Mu Sochua’s attempt to explain away the results of the commune elections (June 11) overflows with sweeping accusations but is completely lacking in specifics – not to mention evidence.

She accuses the CPP of “disenfranchisement and impersonation”. Who? did what? when? where? Mu Sochua is not concerned with such details; readers just have to take her word for the big picture – even if they can’t recognise it.

Besides, she assures us, her charges are backed “by all independent observers”. Yes, she did say “all”. According to newspaper reports I have read, there were 14,886 national and international observers registered for the election. And “all” of them witnessed “disenfranchisement and impersonation”? And this unanimity is a story that all of the national and international media missed for an entire week, until Mu Sochua broke it in the Daily?

But perhaps I misunderstand. She did say “all independent observers”. Perhaps some of those national and international observers were not independent. It would be interesting to learn how many observers proved themselves dependent by failing to endorse Mu Sochua’s unsupported generalisations: 5000? 10,000? 14,885?

Equally ridiculous are Mu Sochua’s attempts to turn the results into a setback for the CPP by combining its vote with the votes for the two royalist parties – despite having to admit that the CPP’s vote increased and the SRP’s vote went down (perhaps partly because some of its 2007 voters switched to the HRP). The vote for the divided royalists collapsed, and seems to have shifted partly to the CPP, partly to the SRP-HRP.

As for her claim that the lower voter turnout this year makes the election “unreal”, let me quote from the Economist, not a noted supporter of the CPP:

“… it’s worth noting that only the opposition parties suffered a fall in votes. The most obvious outcome was that the Sam Rainsy Party (SRP) lost ground in their traditional strongholds, like Phnom Penh …”

Mu Sochua and the SRP might do well to heed the words of Ou Virak, the president of the Cambodian Center for Human Rights, as quoted by Voice of America. Ou Virak said it was “a mistake” for the opposition to claim that “the election will be rigged anyway”. “If you go saying that, then your supporters will probably be the ones who are not going to vote. So the drop of the voter turnout is affecting the opposition most.”

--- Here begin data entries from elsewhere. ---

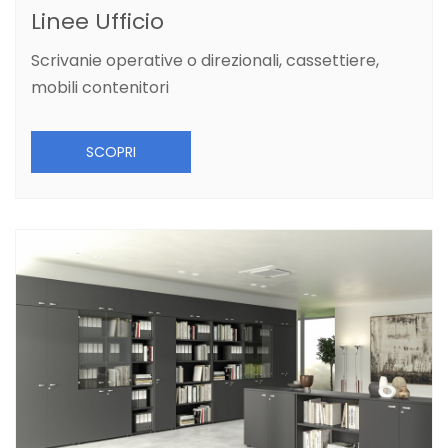
Linee Ufficio
Scrivanie operative o direzionali, cassettiere,
mobili contenitori
SCOPRI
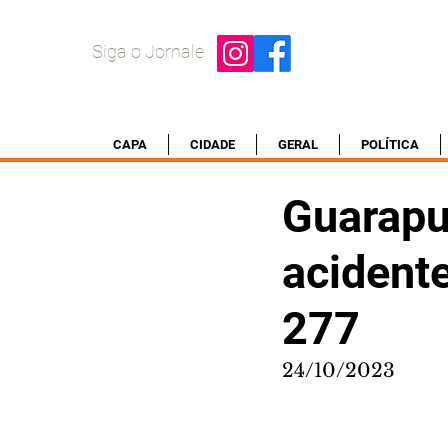
Siga o Jornale
CAPA
CIDADE
GERAL
POLÍTICA
Guarapu
acidente
277
24/10/2023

But Mu Sochua is not listening: if only the NEC can be “reformed” according to the wishes of “all [unanimity again] independent national and international election observers”, she forecasts, then the SRP and HRP will have a majority in the July 2013 general election, just as it would have had a majority in the commune elections but for all the “disenfranchisement and impersonation”. If Mu Sochua ever tires of politics, she is cut out for a career in a Disney Fantasy Land.